## YOUR GOAL
With the pictures omitted, print exactly the lines below, from the one containing "delegada. Somente não será" through the one containing "Világostól Szemesig: balatoni", and nothing else.

------ SUPPLIED ENTRIES

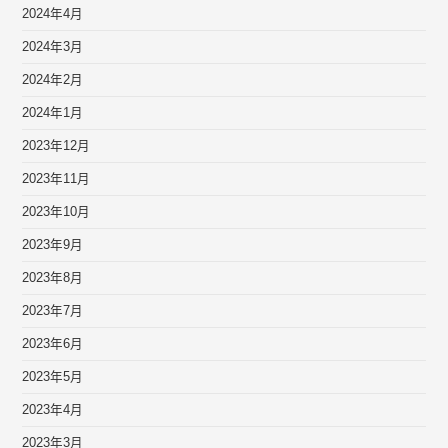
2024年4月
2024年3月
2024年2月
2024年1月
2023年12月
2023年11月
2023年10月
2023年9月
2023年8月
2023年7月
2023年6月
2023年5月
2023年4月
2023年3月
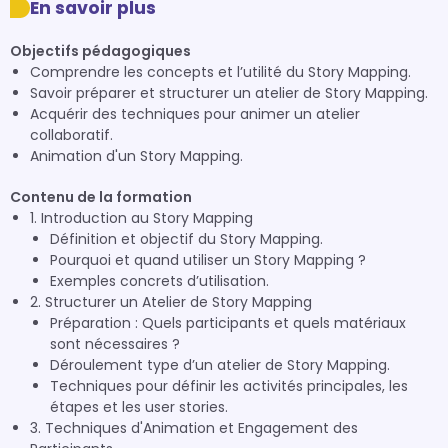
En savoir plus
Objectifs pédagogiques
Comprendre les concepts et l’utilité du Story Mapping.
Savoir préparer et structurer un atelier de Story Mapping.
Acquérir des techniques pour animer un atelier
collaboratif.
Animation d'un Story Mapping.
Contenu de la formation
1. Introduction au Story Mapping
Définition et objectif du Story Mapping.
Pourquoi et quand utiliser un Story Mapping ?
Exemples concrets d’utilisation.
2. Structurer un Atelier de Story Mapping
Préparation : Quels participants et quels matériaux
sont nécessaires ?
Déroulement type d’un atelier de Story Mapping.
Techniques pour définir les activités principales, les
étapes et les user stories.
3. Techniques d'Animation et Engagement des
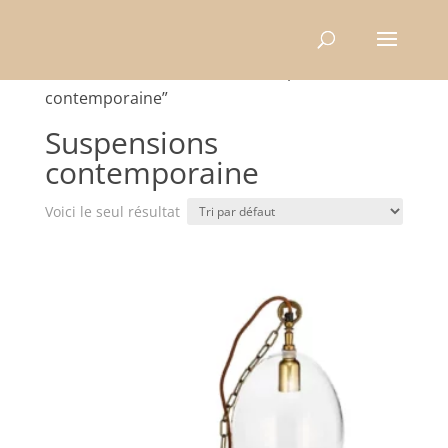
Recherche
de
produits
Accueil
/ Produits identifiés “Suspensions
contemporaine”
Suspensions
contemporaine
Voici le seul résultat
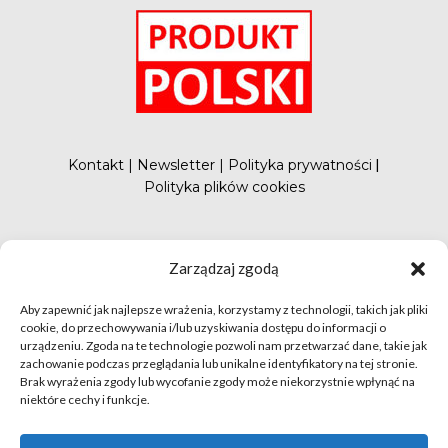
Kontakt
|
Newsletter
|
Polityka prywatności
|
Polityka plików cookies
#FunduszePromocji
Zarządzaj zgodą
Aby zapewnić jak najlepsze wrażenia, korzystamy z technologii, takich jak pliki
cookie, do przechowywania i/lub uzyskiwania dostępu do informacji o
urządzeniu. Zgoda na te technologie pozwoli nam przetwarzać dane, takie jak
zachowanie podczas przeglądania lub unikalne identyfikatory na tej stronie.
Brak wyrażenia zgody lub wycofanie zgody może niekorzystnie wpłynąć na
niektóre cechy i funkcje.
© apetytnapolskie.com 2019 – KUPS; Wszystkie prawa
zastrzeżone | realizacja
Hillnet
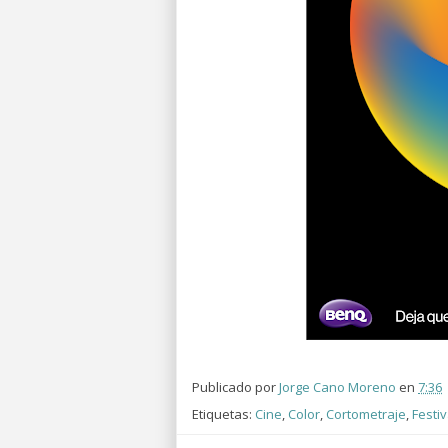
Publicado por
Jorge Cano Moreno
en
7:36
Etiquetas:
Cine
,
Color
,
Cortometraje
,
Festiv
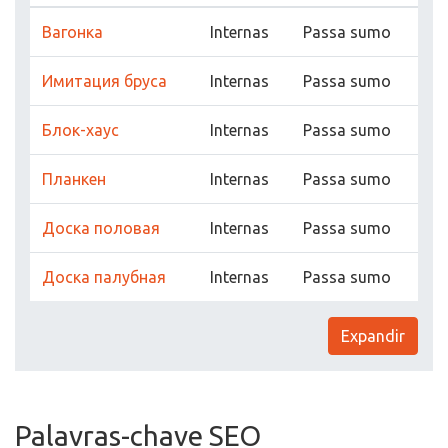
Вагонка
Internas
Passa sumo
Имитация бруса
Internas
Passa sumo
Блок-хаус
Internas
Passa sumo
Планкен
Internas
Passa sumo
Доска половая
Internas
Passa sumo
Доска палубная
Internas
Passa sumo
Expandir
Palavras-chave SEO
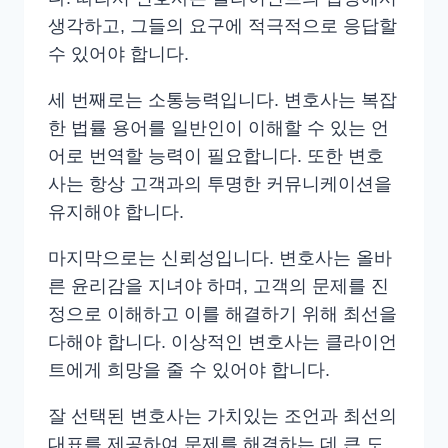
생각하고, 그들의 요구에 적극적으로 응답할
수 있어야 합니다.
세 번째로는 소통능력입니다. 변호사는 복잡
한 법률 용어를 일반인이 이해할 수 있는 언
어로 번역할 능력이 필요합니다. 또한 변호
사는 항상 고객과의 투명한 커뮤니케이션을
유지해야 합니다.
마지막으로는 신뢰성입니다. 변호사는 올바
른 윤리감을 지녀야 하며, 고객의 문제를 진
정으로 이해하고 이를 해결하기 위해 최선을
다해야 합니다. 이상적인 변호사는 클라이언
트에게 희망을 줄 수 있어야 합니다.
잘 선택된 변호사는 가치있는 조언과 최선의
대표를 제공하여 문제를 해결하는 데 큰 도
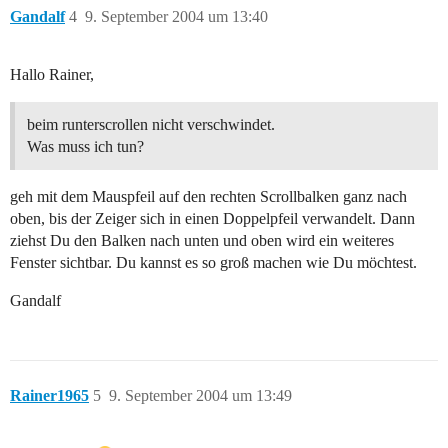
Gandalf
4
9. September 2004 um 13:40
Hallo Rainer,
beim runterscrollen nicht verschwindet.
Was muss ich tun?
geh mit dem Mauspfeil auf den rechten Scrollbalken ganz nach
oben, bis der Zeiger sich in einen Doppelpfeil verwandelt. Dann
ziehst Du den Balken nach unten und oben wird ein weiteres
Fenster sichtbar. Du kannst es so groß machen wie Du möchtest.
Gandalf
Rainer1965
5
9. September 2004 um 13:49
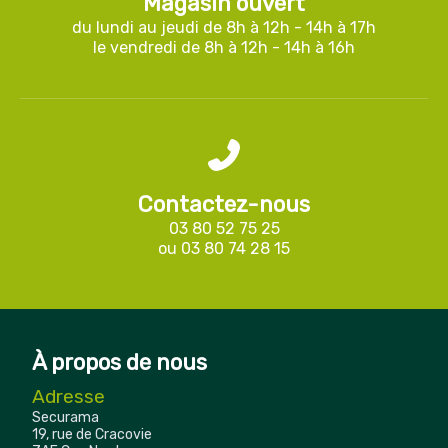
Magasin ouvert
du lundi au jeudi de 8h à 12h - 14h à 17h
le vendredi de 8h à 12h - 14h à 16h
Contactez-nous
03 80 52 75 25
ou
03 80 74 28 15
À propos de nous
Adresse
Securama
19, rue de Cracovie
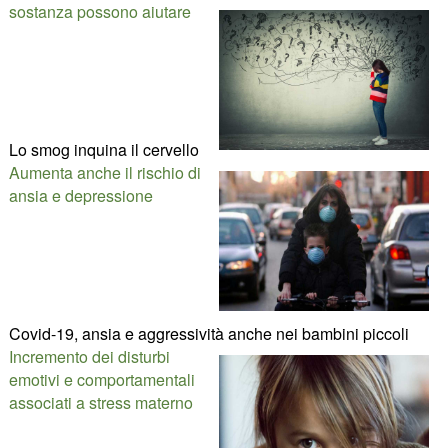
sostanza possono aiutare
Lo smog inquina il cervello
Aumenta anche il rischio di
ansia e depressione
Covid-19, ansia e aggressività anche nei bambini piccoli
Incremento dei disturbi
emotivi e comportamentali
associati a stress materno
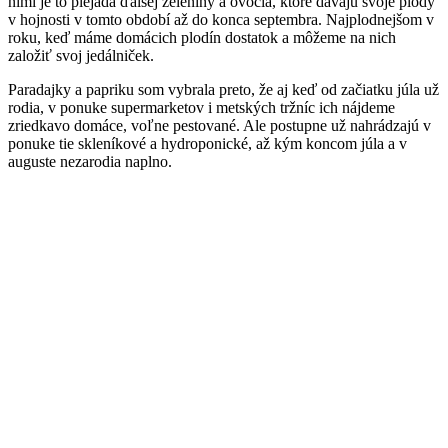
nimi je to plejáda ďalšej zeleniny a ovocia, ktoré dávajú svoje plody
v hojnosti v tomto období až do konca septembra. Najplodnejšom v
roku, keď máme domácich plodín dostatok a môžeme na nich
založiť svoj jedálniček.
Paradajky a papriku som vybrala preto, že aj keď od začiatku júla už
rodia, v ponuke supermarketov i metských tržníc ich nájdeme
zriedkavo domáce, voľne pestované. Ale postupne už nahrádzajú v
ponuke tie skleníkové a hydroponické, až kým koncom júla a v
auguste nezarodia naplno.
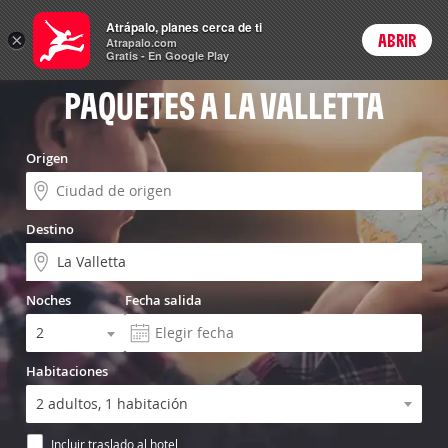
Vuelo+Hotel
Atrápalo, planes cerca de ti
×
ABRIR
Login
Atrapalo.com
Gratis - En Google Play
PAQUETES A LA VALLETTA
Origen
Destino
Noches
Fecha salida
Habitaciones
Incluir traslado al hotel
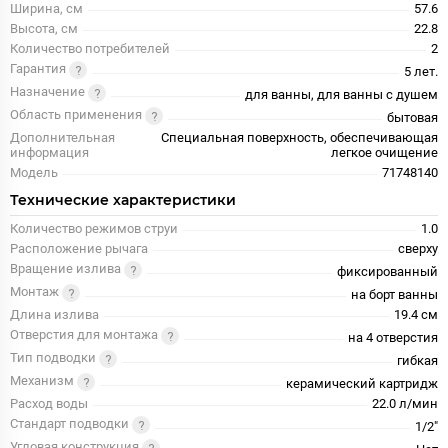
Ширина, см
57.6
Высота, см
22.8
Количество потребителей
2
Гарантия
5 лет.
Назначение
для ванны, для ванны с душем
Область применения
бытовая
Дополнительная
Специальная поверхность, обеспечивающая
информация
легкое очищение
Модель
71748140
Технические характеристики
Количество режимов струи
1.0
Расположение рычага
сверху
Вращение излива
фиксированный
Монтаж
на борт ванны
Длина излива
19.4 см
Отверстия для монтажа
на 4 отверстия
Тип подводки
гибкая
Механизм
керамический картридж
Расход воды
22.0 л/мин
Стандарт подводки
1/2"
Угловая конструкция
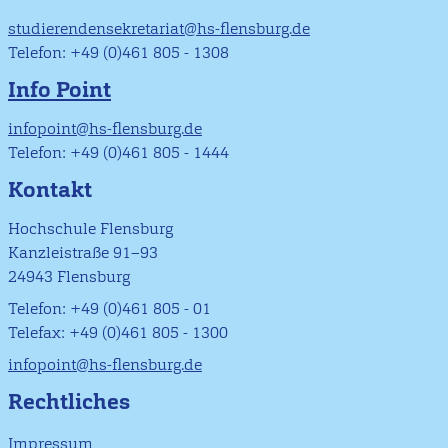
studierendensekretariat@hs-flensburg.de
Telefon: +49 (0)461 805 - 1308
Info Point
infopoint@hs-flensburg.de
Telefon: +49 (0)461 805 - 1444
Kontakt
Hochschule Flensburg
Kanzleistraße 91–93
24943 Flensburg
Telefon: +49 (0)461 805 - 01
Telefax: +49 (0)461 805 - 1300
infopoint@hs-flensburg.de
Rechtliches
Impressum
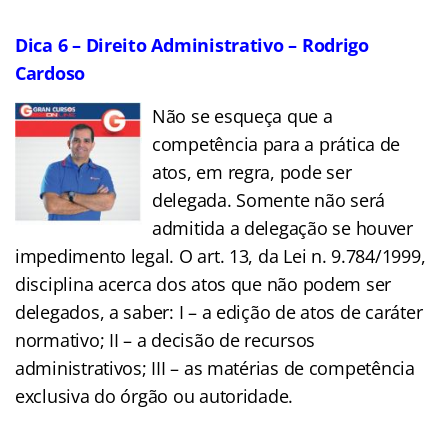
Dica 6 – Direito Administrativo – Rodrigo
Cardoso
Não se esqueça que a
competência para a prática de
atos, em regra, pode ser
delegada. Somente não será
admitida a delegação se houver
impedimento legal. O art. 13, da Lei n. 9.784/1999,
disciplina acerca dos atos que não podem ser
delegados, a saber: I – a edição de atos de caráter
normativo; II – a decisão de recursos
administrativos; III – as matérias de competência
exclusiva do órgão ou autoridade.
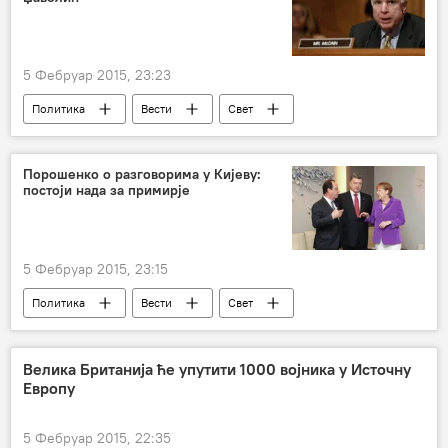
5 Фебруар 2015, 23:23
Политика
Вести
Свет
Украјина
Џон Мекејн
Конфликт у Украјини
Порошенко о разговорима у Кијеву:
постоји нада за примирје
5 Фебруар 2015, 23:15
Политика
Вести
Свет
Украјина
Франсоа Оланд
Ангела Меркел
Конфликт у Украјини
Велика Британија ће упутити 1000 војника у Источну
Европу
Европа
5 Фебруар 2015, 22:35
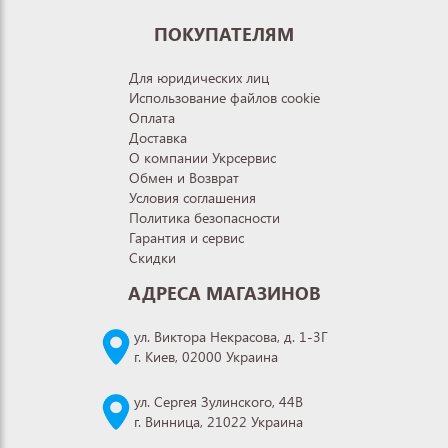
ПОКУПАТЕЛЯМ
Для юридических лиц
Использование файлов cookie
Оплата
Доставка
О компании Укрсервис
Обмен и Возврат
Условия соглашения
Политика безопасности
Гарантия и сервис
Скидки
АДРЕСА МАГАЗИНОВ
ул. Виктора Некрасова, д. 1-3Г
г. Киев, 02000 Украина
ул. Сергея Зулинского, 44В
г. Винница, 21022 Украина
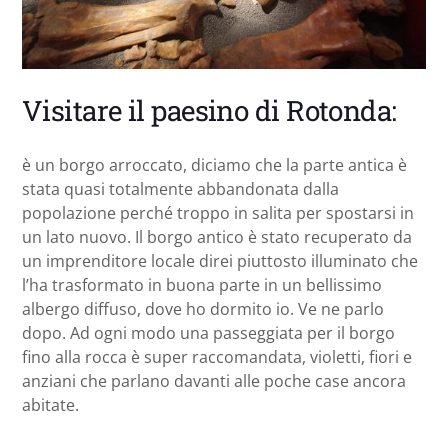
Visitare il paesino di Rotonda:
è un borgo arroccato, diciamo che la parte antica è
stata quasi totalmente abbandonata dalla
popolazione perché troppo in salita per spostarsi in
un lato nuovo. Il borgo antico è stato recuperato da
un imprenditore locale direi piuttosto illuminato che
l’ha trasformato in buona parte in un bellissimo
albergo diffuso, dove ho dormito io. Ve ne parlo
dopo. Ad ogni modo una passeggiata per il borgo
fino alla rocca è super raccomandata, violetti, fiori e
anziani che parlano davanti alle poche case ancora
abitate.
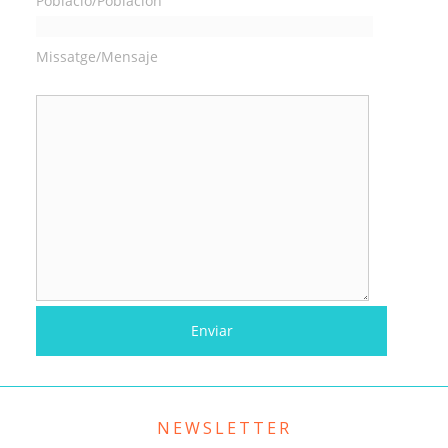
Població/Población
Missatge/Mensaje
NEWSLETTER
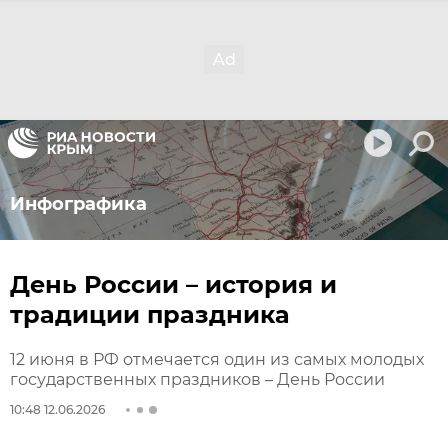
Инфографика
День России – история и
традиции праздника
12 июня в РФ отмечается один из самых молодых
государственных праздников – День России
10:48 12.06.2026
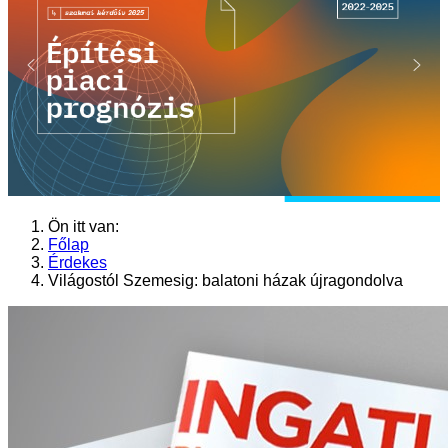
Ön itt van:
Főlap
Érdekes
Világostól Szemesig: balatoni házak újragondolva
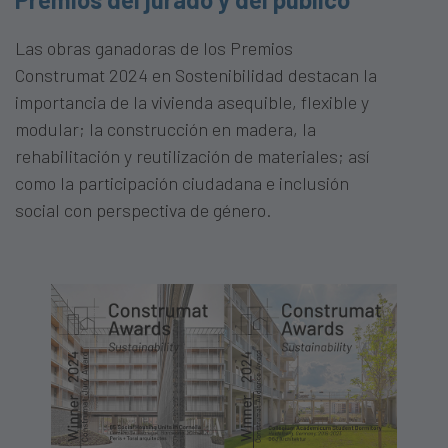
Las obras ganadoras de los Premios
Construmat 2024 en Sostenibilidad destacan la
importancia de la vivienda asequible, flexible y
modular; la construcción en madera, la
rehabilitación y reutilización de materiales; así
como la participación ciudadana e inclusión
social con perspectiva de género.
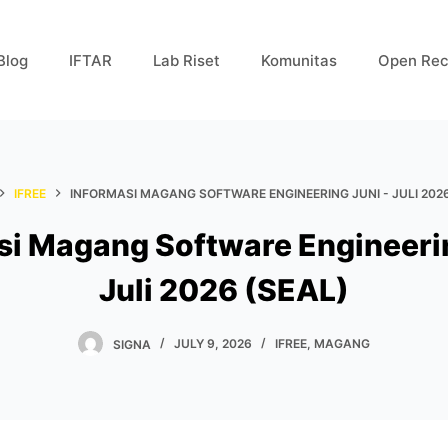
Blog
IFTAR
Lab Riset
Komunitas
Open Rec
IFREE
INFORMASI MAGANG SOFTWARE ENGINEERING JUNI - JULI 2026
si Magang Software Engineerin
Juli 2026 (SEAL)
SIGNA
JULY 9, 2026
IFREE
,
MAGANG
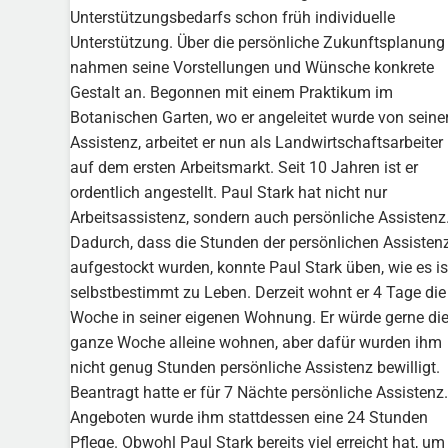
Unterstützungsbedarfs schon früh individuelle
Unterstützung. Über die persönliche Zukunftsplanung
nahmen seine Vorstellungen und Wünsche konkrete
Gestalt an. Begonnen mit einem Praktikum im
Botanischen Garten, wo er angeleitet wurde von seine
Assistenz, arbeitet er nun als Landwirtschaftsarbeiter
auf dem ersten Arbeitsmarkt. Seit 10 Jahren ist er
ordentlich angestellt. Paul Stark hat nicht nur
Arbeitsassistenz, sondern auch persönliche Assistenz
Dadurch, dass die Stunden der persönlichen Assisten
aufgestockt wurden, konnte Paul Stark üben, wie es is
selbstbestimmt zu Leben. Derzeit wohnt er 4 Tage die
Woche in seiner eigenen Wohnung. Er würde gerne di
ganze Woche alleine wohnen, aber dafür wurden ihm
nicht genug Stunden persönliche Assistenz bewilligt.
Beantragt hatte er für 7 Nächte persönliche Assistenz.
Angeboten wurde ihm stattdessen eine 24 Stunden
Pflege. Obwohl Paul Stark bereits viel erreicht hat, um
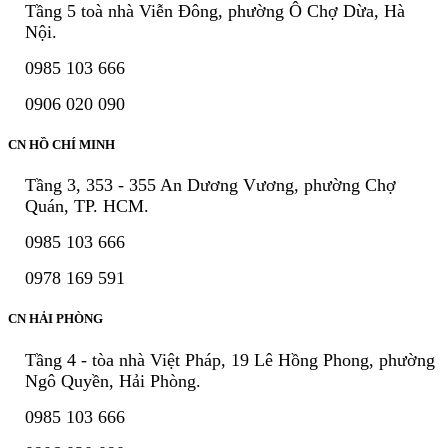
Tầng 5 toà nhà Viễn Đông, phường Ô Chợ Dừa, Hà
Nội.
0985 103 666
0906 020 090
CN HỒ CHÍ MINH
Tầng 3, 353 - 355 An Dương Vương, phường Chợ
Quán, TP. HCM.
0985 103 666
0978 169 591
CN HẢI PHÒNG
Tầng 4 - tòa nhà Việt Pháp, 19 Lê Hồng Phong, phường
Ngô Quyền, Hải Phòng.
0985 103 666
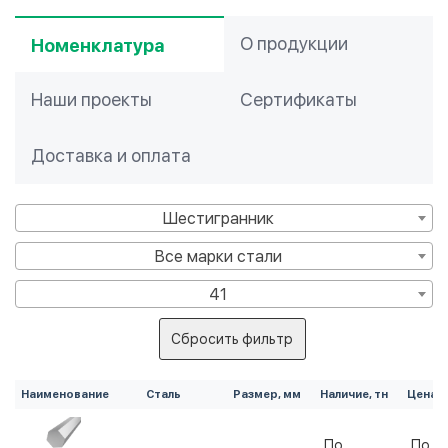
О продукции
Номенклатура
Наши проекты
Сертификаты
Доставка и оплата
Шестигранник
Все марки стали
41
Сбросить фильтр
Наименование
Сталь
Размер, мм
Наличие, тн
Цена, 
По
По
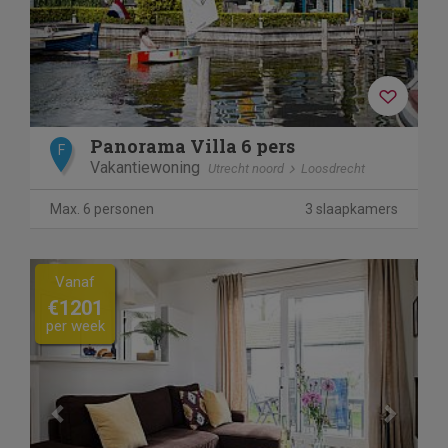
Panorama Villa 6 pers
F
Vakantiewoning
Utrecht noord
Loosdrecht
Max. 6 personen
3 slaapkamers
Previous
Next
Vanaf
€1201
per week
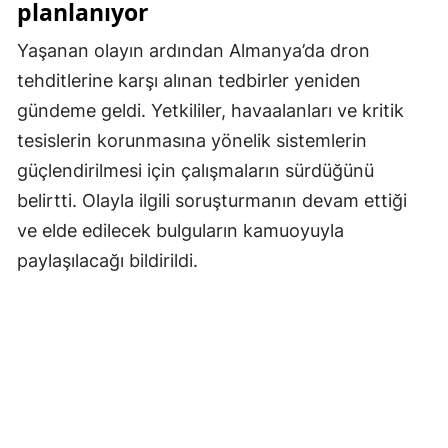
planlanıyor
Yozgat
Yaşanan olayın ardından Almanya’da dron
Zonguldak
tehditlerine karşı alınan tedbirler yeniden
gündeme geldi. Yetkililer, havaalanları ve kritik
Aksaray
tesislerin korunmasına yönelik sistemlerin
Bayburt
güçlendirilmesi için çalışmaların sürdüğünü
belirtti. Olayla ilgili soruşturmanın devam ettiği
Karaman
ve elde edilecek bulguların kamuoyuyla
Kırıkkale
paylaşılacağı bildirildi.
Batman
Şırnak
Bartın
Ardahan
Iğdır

------------

## RESPONSE AREA
delegada. Somente não será
admitida a delegação se houver
impedimento legal. O art. 13, da Lei n. 9.784/1999,
disciplina acerca dos atos que não podem ser
delegados, a saber: I – a edição de atos de caráter
normativo; II – a decisão de recursos
administrativos; III – as matérias de competência
exclusiva do órgão ou autoridade.
5 Фебруар 2015, 23:23
Политика
Вести
Свет
Украјина
Џон Мекејн
Конфликт у Украјини
Порошенко о разговорима у Кијеву:
постоји нада за примирје
5 Фебруар 2015, 23:15
Политика
Вести
Свет
Украјина
Франсоа Оланд
Ангела Меркел
Конфликт у Украјини
Велика Британија ће упутити 1000 војника у Источну
Европу
Европа
5 Фебруар 2015, 22:35
ПОКУПАТЕЛЯМ
Для юридических лиц
Использование файлов cookie
Оплата
Доставка
О компании Укрсервис
Обмен и Возврат
Условия соглашения
Политика безопасности
Гарантия и сервис
Скидки
АДРЕСА МАГАЗИНОВ
ул. Виктора Некрасова, д. 1-3Г
г. Киев, 02000 Украина
ул. Сергея Зулинского, 44В
г. Винница, 21022 Украина
Visitare il paesino di Rotonda:
è un borgo arroccato, diciamo che la parte antica è
stata quasi totalmente abbandonata dalla
popolazione perché troppo in salita per spostarsi in
un lato nuovo. Il borgo antico è stato recuperato da
un imprenditore locale direi piuttosto illuminato che
l’ha trasformato in buona parte in un bellissimo
albergo diffuso, dove ho dormito io. Ve ne parlo
dopo. Ad ogni modo una passeggiata per il borgo
fino alla rocca è super raccomandata, violetti, fiori e
anziani che parlano davanti alle poche case ancora
abitate.
Població/Población
Missatge/Mensaje
NEWSLETTER
Инфографика
День России – история и
традиции праздника
12 июня в РФ отмечается один из самых молодых
государственных праздников – День России
10:48 12.06.2026
Ön itt van:
Főlap
Érdekes
Világostól Szemesig: balatoni házak újragondolva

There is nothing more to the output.